= Alexander Pitfield =

English politician

Sir Alexander Pitfield (14 April 1659 – 19 October 1728) was an English Whig politician and historian. He was MP for Bridport from 1698 till 1708.

He was the second but only surviving son of Sir Charles Pitfield and his first wife Winifred, the daughter of John Adderley. He was educated privately and was educated at Merchant Taylors' from 1671 till 1674. He was matriculated at Sidney Sussex College, Cambridge in 1676 and entered Lincoln's Inn in 1676. On 20 April 1680, he married Elizabeth (d. after 1695), the daughter of Richard Waller and they had one son whom predeceased him and four daughters (two predeceased him). On 3 September 1703, he married Dorothy (died 1726), the daughter of Thomas Boone and the widow of Robert Boddington.

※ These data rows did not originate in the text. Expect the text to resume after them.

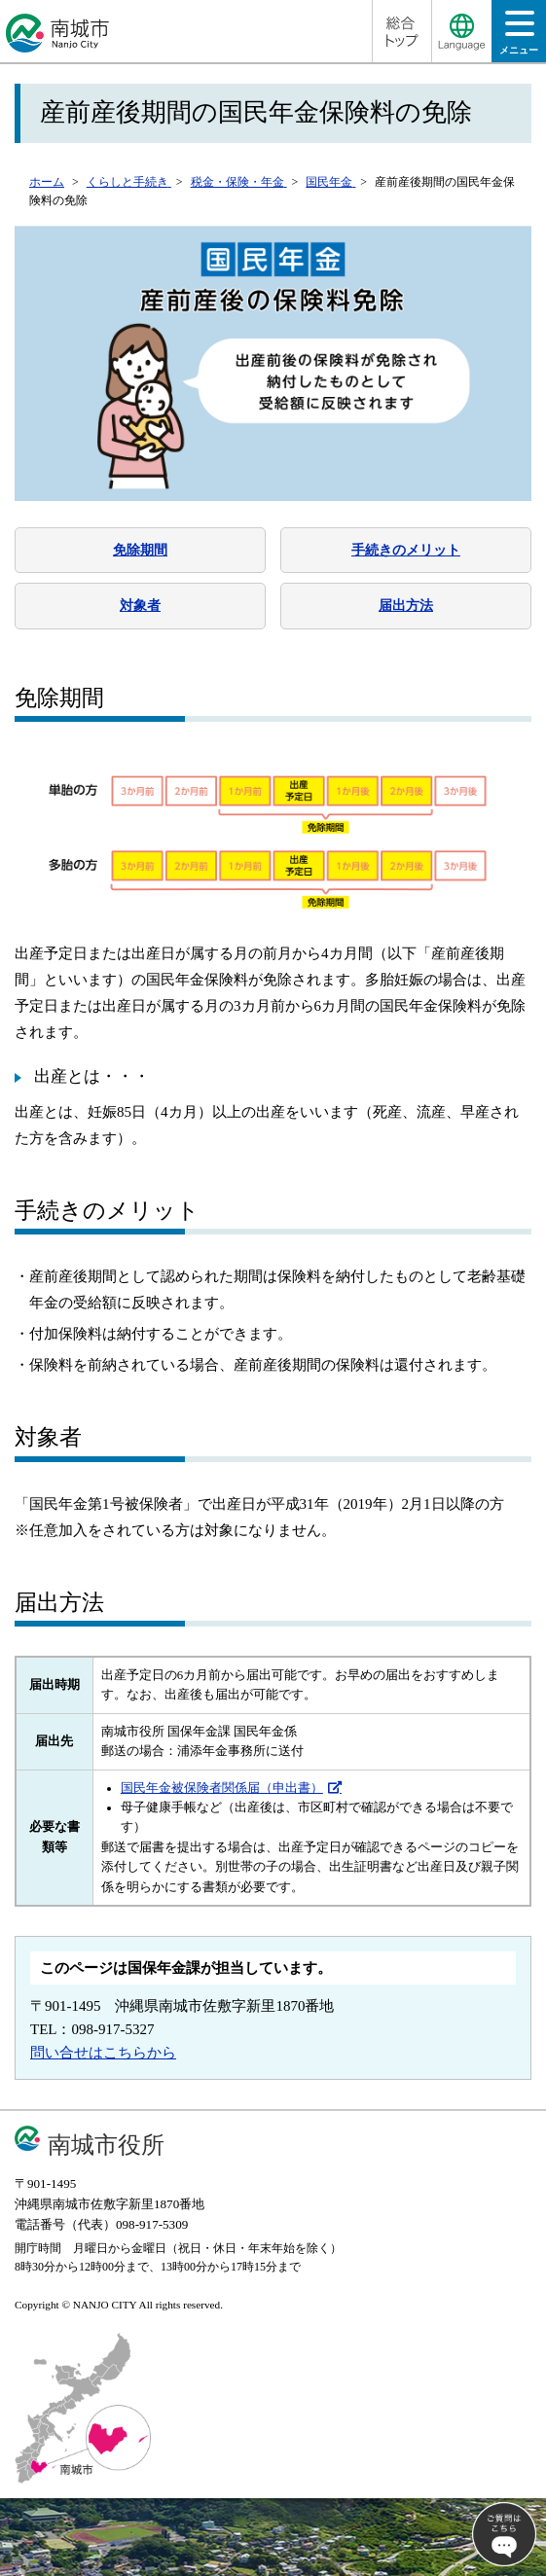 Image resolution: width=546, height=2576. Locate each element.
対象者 (140, 605)
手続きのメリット (405, 549)
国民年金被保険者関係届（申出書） (222, 1788)
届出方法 (406, 605)
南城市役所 (106, 2144)
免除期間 (140, 549)
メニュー (518, 38)
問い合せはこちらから (103, 2052)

He was imprisoned in the early 1670s due to anti-government remarks during a land dispute with the Finsbury Archers. He regained royal favour in 1675 and was knighted in 1676.

In 1684, he became a Fellow of the Royal Society and published a translated natural history work.

He was elected MP for Bridport in 1698. In 1708, he did not stand for Parliament. He died on 19 October 1728 and was buried in Shoreditch.